WHAT YOU HAVE TO DO. This task calls for copying every line of the records that includes the word "assistenza".

DATA SUPPLIED.
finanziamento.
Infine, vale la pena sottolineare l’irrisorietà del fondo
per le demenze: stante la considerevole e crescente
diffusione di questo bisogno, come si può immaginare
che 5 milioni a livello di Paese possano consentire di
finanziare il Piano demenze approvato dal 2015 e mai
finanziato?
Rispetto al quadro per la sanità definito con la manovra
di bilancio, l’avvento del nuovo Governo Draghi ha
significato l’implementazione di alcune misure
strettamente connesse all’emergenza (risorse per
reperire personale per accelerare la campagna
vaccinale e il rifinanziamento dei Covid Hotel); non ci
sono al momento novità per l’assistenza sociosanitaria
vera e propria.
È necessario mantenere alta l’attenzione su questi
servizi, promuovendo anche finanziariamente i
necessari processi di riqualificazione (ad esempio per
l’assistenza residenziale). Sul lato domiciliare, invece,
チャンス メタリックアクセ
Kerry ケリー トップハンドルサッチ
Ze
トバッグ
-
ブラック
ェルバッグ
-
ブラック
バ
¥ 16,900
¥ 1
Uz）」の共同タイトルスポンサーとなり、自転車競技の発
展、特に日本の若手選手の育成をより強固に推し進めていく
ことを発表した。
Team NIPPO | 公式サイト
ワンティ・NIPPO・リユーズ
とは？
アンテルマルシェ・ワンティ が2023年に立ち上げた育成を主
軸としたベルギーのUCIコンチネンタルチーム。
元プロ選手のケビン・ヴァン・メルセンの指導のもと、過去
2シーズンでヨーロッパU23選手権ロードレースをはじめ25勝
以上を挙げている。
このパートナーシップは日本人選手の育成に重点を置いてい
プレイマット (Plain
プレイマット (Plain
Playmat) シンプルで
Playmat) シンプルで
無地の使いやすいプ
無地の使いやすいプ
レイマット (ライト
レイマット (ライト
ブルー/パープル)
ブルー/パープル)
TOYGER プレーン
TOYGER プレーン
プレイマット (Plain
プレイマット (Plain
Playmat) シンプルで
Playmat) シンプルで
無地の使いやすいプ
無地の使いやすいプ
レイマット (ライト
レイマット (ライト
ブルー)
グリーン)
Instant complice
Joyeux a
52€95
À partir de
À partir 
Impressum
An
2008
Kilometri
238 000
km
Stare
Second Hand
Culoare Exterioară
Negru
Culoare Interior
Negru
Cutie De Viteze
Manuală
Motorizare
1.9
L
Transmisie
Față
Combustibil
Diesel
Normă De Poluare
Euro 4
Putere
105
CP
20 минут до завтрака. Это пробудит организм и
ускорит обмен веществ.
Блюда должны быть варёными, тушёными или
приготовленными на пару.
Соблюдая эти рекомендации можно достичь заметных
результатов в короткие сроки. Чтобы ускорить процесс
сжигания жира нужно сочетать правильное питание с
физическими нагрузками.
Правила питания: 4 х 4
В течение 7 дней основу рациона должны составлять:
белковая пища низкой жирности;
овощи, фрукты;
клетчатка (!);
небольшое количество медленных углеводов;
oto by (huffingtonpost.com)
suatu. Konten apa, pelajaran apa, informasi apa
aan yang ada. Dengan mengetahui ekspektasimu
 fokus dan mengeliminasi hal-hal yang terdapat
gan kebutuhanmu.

ANSWER TO THIS PROBLEM.
sono al momento novità per l’assistenza sociosanitaria
l’assistenza residenziale). Sul lato domiciliare, invece,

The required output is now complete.